• [Exercise directions] Should any entry hold a picture, omit that picture and copy the rest of the entry exactly.
=== Section Start ===
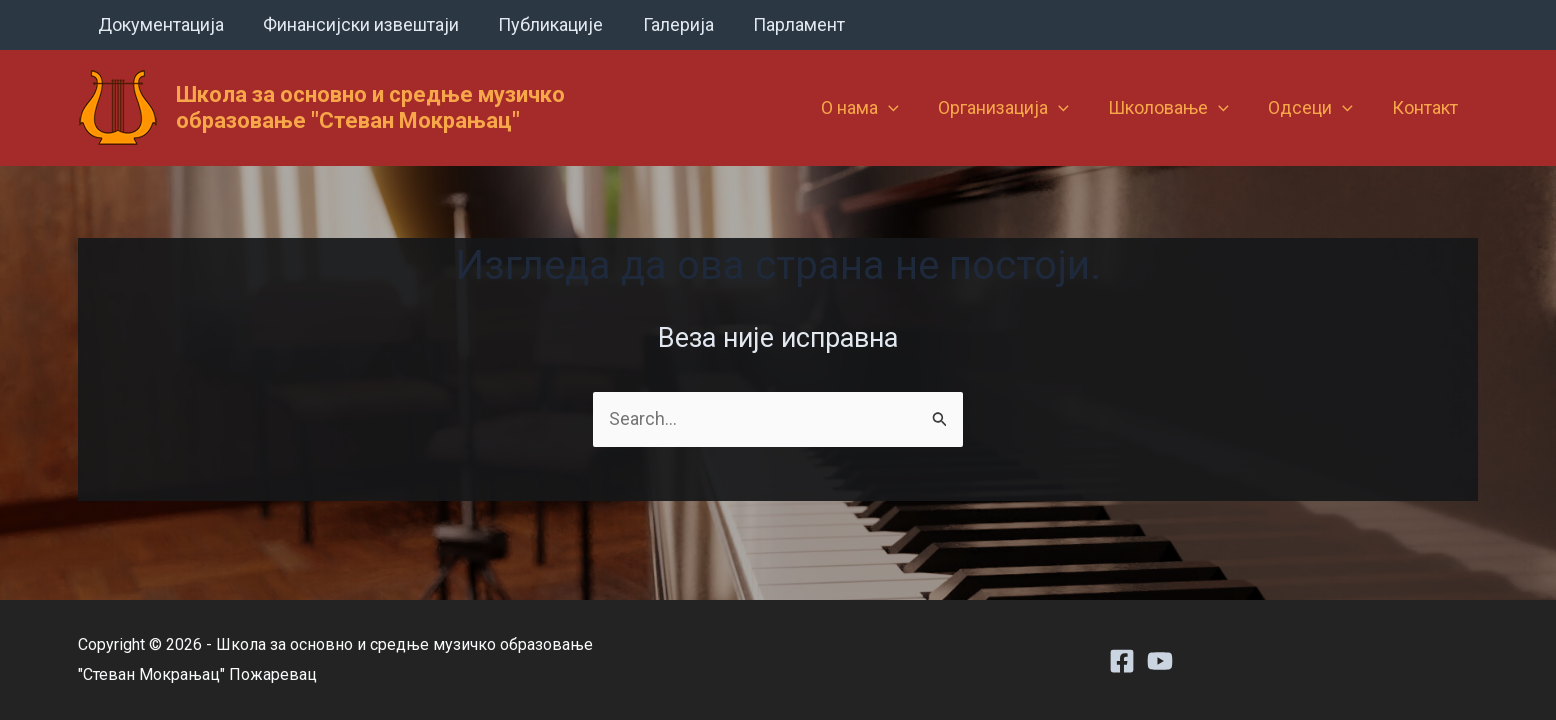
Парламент (784, 24)
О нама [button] (875, 108)
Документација (159, 24)
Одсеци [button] (1315, 108)
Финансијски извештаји (356, 24)
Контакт (1427, 107)
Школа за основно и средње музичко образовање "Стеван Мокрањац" (370, 107)
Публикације (542, 24)
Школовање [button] (1176, 108)
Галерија (666, 24)
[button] (903, 108)
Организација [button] (1015, 108)
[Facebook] (1122, 661)
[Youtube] (1160, 661)
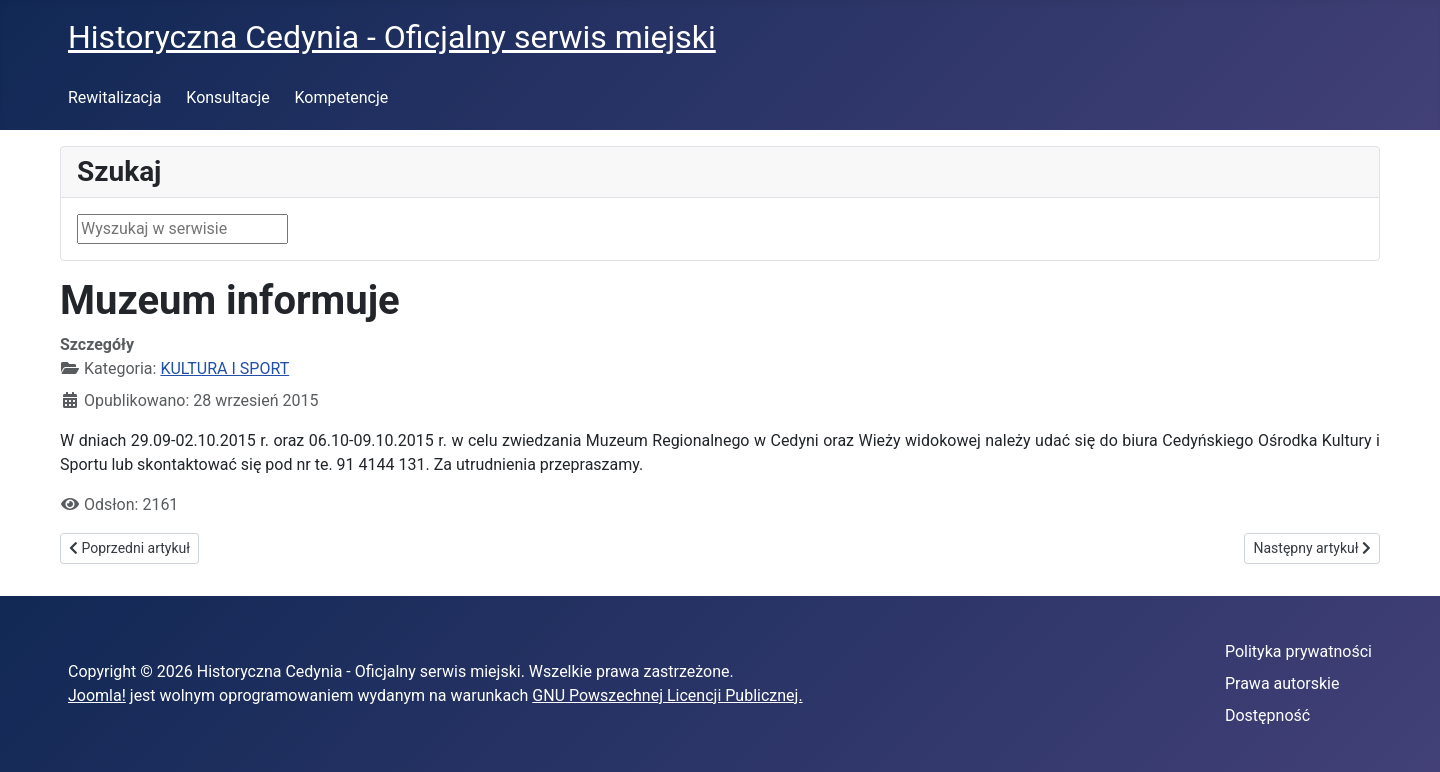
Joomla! (97, 695)
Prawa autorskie (1282, 683)
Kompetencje (342, 97)
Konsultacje (227, 97)
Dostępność (1267, 715)
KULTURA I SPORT (224, 368)
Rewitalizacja (115, 97)
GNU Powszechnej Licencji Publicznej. (667, 695)
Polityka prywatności (1298, 651)
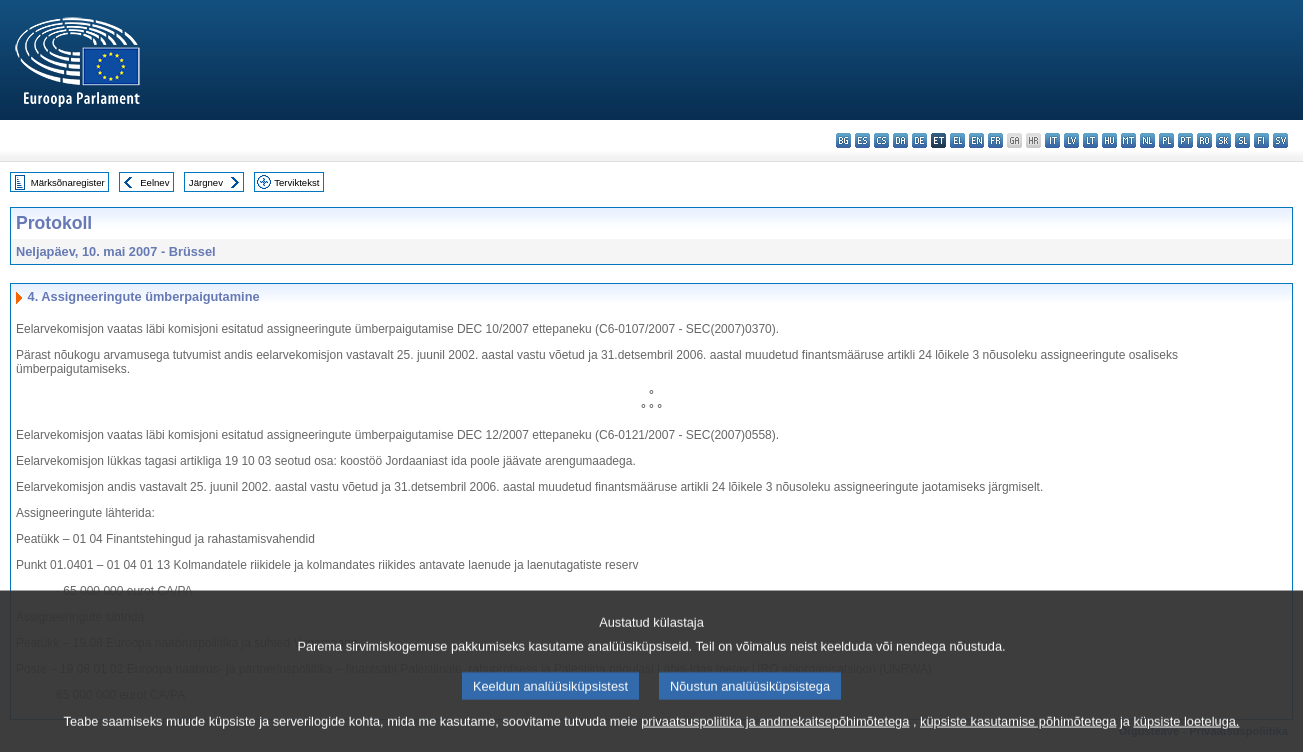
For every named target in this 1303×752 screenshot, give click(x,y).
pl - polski (1166, 140)
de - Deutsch (919, 140)
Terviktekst (296, 182)
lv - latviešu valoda (1071, 140)
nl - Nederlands (1147, 140)
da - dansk (900, 140)
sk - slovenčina (1223, 140)
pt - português (1185, 140)
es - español (862, 140)
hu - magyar (1109, 140)
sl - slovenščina (1242, 140)
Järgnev (206, 182)
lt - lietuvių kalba (1090, 140)
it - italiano (1052, 140)
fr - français (995, 140)
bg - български (843, 140)
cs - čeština (881, 140)
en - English (976, 140)
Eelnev (154, 182)
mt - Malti (1128, 140)
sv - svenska (1280, 140)
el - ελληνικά (957, 140)
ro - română (1204, 140)
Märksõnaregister (68, 182)
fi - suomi (1261, 140)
=== Section End ===
• [Solution]
Парламент (784, 24)
О нама [button] (875, 108)
Документација (159, 24)
Одсеци [button] (1315, 108)
Финансијски извештаји (356, 24)
Контакт (1427, 107)
Школа за основно и средње музичко образовање "Стеван Мокрањац" (370, 107)
Публикације (542, 24)
Школовање [button] (1176, 108)
Галерија (666, 24)
[button] (903, 108)
Организација [button] (1015, 108)
[Facebook] (1122, 661)
[Youtube] (1160, 661)
Joomla! (97, 695)
Prawa autorskie (1282, 683)
Kompetencje (342, 97)
Konsultacje (227, 97)
Dostępność (1267, 715)
KULTURA I SPORT (224, 368)
Rewitalizacja (115, 97)
GNU Powszechnej Licencji Publicznej. (667, 695)
Polityka prywatności (1298, 651)
For every named target in this 1303×752 screenshot, give click(x,y).
pl - polski (1166, 140)
de - Deutsch (919, 140)
Terviktekst (296, 182)
lv - latviešu valoda (1071, 140)
nl - Nederlands (1147, 140)
da - dansk (900, 140)
sk - slovenčina (1223, 140)
pt - português (1185, 140)
es - español (862, 140)
hu - magyar (1109, 140)
sl - slovenščina (1242, 140)
Järgnev (206, 182)
lt - lietuvių kalba (1090, 140)
it - italiano (1052, 140)
fr - français (995, 140)
bg - български (843, 140)
cs - čeština (881, 140)
en - English (976, 140)
Eelnev (154, 182)
mt - Malti (1128, 140)
sv - svenska (1280, 140)
el - ελληνικά (957, 140)
ro - română (1204, 140)
Märksõnaregister (68, 182)
fi - suomi (1261, 140)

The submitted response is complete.